I started with a stack of old photos to spark the conversation. I chose photos with our loved ones at various ages to show her the progression of life. I let her pick the one she wanted to use in her altar. She chose a photo of my dad from his years as a high school math teacher. I took a photo of my grandparents together, to use for a mini-matchbox altar, and another of my father and his mother to use for my shoebox altar.
There are many ways to build an altar. In the end, it’s really about honoring your loved ones, not mourning them, so using things like bright colors, glitter and beautiful flowers is key. I took several empty kids shoeboxes and painted them over with brightly colored water-based acrylic paints. I actually lucked out because I had several shoeboxes of See Kai Run brand baby shoes, which come in a cute silver shoebox with a clear opening to see inside – perfect for shoebox altar-making!
I then lined the inside of the shoeboxes with black cardstock.
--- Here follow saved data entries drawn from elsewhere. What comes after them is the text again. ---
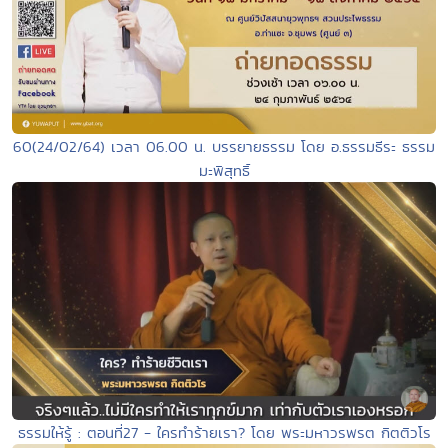
60(24/02/64) เวลา 06.00 น. บรรยายธรรม โดย อ.ธรรมธีระ ธรรม
มะพิสุทธิ์
ธรรมให้รู้ : ตอนที่27 - ใครทำร้ายเรา? โดย พระมหาวรพรต กิตติวโร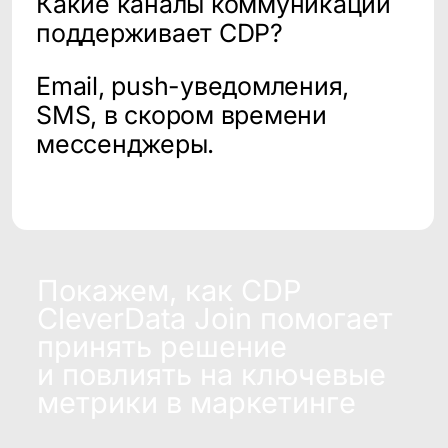
Продукты
Соцсети
Telegram
Биржа данных
VC.ru
CDP CleverData Join
Rutube
CleverData Tag Manager
Дзен
Youtube
Реестр условий и запретов обработки
ПДн
Политика обработки персональных
данных
Требования Минцифры к сайтам ИТ-
компаний
© 2014−2026 CleverData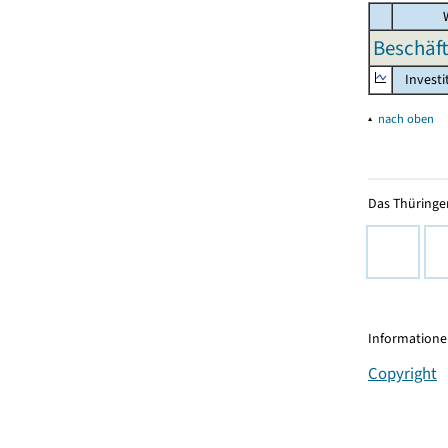
W
Beschäft
Investi
▴
nach oben
Das Thüringer
Informationen
Copyright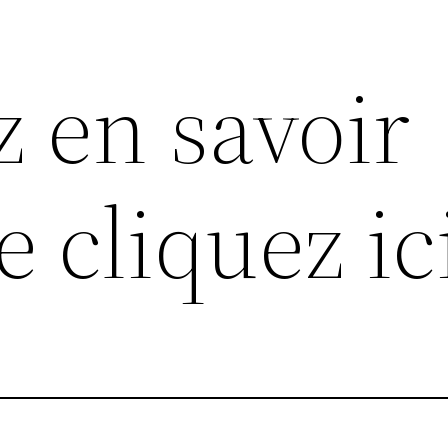
z en savoir
 cliquez ic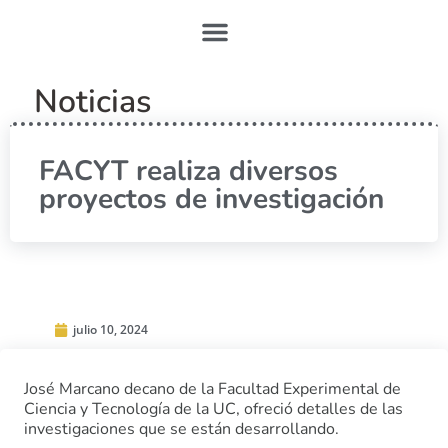
Noticias
FACYT realiza diversos
proyectos de investigación
julio 10, 2024
José Marcano decano de la Facultad Experimental de
Ciencia y Tecnología de la UC, ofreció detalles de las
investigaciones que se están desarrollando.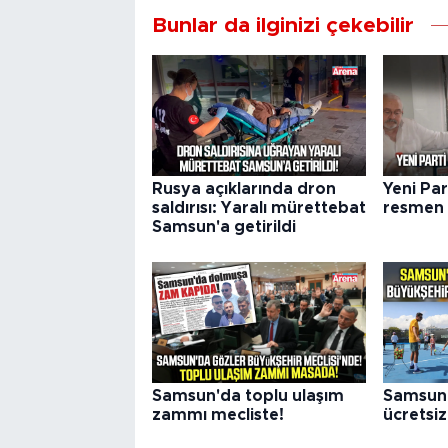
Bunlar da ilginizi çekebilir
Rusya açıklarında dron
Yeni Pa
saldırısı: Yaralı mürettebat
resmen 
Samsun'a getirildi
Samsun'da toplu ulaşım
Samsun 
zammı mecliste!
ücretsiz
I wanted to stick with some of the essential elements of Day of the Dead, so to decorate the inside of the shoeboxes, we used calaveritas (which I painted over in pink and turquoise), marigolds (artificial), religious imagery, paper-punched Monarch butterflies (we used a Martha Stewart butterfly border) and lots of glitter and glittery embellishments. I used a simple glue stick or regular glue to affix mostly everything, but I did have to whip out the glue gun for the artificial flowers. Finally, I added a flameless, battery-powered tea light, which flickers like a real candle.
The mini-matchbox shrines were even easier to make – just paint over or cover with paper the outside of the matchbox, affix with a glue stick an image of your favorite santo and place an image of your loved one inside. You could also add glitter and embellishments around the outside image. I added a self-adhesive magnet on the back so that we can keep the matchbox shrine on our refrigerator after the holiday is over.
We’ve put our little altars and shrines next to our Halloween pumpkins in our dining room. Yes, we are having a truly bicultural celebration this year! A few days before Day of the Dead, we’ll put out some food and drink by the altars to beckon the spirits. I know they’ll be happy with our offerings, which were made with much love and care.
Have you ever created an altar for a loved one? What do you use to create the altar or shrine?